**RECORDS SUPPLIED**:
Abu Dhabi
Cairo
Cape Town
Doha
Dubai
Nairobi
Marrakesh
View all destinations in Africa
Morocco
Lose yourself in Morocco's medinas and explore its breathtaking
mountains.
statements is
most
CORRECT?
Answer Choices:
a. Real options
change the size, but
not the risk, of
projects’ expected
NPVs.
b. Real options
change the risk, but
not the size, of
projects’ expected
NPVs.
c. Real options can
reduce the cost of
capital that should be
...
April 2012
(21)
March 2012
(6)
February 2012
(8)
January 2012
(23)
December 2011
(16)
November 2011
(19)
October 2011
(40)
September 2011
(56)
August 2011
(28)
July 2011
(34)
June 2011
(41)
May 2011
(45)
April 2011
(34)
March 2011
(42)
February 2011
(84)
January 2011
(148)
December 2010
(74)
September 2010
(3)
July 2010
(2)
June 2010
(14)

**PROBLEM**: In the material above, find each line that has the string "Morocco" and return it.

**YOUR RESPONSE**:
Morocco
Lose yourself in Morocco's medinas and explore its breathtaking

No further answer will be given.